Faits divers (Muchacho):
• Op zijn twintigste leerde Lepage wat echt reizen is, alleen, geconfronteerd met zijn angsten en beperkingen. Zes maanden later zat hij al in Indië voor drie zeer intens beleefde maanden. Ook in Argentinië, Peru, Brazilië, Equator, Costa Rica, Panama, Bolivië, Chili, Thailand, Hongkong reisde hij alleen voor een trip van negen maanden. In Nicaragua werden al zijn spullen gestolen. Hij moest terugkeren naar Frankrijk, volledig uitgeput en met heuppijn. De geplande reis naar Laos, Cambodja en Vietnam kon hij niet uitvoeren. Vandaag, met twee kinderen, zijn zulke lange wereldreizen niet meer mogelijk. Maar op die eerste wereldreis nam hij wel notities voor een eigen verhaal en maakte hij tekeningen die hem konder inspireren voor het latere tweeluik Muchacho.
• Na Een Wereld zonder Kwaad was het pad geëffend. Een nieuw verhaal diende zich aan. Voor het eerst zou hij het zelf schrijven, daar verlangde hij hevig naar. In Muchacho kon hij zijn fascinatie voor het Zuid-Amerikaanse continent kwijt.
• Alle hoofd- en belangrijke nevenpersonages die Lepage ooit heeft getekend, zijn gemodelleerd naar ware mensen. Hij doet dat om te vermijden dat hij dezelfde trucjes zou gebruiken voor het tekenen van gezichten. Het enige personage dat hij volledig heeft uitgevonden is Gabriël, de held van Muchacho.
• Om het zichzelf makkelijker te maken, sculpteerde hij in klei het hoofd van Gabriël. Zo had hij steeds een model in de buurt.
• Voor Muchacho werkte hij in kleurlagen, gamma na gamma. Eerst begon hij met geel, dan blauw, die samen met het geel alle mogelijke groentinten vormen, en ten slotte rood en bruin, die donkere passages als resultaat geven. Zo blijven alle kleuren op hun helderst. Hij gebruikte nooit zwart want dat zou zijn aquarellen bevuilen. Terugkeren naar een traditionele zwart-wittechniek zoals bij Névé (ingekleurd door Marie-Paule Alluard) zou hij niet meer kunnen.
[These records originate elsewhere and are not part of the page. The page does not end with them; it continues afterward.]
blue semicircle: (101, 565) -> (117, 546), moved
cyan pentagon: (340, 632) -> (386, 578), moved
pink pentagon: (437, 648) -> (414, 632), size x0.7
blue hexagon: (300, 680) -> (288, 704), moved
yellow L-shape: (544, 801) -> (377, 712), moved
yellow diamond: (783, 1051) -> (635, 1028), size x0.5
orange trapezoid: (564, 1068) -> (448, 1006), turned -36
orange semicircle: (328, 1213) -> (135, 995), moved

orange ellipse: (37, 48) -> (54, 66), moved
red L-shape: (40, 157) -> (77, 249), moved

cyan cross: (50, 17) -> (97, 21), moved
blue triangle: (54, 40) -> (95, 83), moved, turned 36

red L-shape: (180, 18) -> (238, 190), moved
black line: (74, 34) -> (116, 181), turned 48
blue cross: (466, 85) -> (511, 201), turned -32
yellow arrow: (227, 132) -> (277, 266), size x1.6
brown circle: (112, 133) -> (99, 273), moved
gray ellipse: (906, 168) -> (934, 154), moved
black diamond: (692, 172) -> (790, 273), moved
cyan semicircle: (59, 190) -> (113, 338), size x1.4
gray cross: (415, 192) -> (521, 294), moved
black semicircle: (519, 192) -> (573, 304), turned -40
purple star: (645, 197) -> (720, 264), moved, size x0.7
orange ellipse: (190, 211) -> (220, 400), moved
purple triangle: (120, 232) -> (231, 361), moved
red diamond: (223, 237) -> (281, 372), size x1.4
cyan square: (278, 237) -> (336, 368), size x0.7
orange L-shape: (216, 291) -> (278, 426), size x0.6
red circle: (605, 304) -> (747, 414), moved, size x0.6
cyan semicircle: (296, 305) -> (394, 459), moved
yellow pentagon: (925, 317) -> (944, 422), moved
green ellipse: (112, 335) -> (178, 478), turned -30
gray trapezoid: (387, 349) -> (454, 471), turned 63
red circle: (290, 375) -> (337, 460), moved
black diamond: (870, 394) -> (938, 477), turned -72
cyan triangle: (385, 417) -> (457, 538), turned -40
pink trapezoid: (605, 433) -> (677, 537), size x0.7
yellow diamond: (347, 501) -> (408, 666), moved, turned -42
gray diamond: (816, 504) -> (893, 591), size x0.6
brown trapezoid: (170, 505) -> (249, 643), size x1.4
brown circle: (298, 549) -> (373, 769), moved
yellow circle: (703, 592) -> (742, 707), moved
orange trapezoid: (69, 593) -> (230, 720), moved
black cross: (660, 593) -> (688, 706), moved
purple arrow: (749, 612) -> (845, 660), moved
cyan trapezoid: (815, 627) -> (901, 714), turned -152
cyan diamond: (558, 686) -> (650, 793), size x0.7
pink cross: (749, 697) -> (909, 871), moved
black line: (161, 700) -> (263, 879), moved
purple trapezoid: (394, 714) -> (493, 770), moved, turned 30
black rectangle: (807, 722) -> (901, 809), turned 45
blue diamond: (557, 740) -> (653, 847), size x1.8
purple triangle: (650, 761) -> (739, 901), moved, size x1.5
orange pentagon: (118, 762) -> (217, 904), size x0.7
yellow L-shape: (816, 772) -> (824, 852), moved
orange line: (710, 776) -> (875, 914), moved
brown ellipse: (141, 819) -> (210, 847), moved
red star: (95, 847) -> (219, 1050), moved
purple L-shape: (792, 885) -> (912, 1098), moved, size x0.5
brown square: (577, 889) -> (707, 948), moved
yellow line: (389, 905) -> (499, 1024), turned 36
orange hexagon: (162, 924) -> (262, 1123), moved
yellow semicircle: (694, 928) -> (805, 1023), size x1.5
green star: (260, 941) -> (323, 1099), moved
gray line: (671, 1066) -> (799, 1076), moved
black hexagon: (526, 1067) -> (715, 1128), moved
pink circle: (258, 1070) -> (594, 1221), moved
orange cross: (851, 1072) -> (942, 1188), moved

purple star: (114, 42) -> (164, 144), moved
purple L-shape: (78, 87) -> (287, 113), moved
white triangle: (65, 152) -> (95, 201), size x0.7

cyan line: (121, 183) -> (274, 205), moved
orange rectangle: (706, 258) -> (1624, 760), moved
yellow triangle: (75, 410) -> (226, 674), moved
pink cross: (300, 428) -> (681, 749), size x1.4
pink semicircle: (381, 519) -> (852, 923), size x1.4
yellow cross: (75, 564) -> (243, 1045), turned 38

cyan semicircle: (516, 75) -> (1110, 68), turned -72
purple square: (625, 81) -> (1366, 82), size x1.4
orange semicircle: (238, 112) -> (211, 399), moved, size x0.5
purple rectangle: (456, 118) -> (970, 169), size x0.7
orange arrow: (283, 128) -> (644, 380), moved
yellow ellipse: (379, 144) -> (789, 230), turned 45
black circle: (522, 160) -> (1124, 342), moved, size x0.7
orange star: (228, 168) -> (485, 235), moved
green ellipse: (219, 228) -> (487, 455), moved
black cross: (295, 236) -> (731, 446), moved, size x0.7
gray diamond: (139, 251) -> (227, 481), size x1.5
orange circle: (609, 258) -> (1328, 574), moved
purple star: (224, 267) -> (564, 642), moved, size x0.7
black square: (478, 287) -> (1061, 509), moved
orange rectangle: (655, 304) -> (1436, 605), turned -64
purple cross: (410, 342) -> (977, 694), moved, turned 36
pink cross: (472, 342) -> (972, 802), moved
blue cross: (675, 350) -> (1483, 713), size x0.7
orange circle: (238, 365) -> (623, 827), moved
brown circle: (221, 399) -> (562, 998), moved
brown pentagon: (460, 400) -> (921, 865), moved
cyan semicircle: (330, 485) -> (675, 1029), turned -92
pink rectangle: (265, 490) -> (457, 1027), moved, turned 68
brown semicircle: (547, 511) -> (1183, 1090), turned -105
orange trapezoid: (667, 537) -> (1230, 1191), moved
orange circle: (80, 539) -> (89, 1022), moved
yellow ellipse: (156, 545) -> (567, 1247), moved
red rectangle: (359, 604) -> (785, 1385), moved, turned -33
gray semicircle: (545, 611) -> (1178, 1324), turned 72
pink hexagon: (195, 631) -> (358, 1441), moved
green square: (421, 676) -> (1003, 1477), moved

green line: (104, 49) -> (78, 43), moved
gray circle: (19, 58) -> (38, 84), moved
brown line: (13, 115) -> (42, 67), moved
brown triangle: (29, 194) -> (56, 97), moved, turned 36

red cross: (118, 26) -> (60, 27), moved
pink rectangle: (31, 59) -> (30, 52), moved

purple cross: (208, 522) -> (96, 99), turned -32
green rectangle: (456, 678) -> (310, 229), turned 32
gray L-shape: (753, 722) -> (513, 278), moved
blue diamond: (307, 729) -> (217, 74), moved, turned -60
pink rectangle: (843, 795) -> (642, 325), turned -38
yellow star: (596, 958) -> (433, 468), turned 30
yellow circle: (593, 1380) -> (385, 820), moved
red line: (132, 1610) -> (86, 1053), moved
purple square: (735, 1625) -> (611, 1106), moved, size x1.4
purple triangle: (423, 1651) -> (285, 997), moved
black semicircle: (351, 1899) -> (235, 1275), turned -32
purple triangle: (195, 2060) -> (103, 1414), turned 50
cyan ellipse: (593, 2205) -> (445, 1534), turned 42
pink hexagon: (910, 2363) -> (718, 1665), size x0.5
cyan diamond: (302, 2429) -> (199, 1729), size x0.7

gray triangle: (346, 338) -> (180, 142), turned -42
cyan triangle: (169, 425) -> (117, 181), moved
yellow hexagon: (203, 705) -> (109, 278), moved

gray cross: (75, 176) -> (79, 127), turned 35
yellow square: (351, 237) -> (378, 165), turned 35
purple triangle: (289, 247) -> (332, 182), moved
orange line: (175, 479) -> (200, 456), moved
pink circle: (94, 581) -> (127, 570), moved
Ook omdat je met zwart-wit minder kan een loopje met de werkelijkheid kan nemen zoals je met rechtstreeks kleurgebruik wel kan doen.
Muchacho was een reflexie op politiek, militair en religieus engagement om te begrijpen waarom mensen bepaalde keuzes maken.
• vergelijk de beide covers van het tweeluik Muchacho eens. Identiek dezelfde houding, maar tegelijk enorm verschillend. Op de cover van deel 1 staat Gabriël er nog op geportretteerd als een ietwat naïeve seminarist. Op de cover van deel 2 is hij letterlijk en figuurlijk getekend door de verschrikkelijke situaties die hem te beurt vielen. Na Névé, waarin eveneens een homoseksueel personage de hoofdrol speelde, was Muchacho eens te meer een coming of age-verhaal geworden. De omstandigheden in Muchacho waren echter minder comfortabel.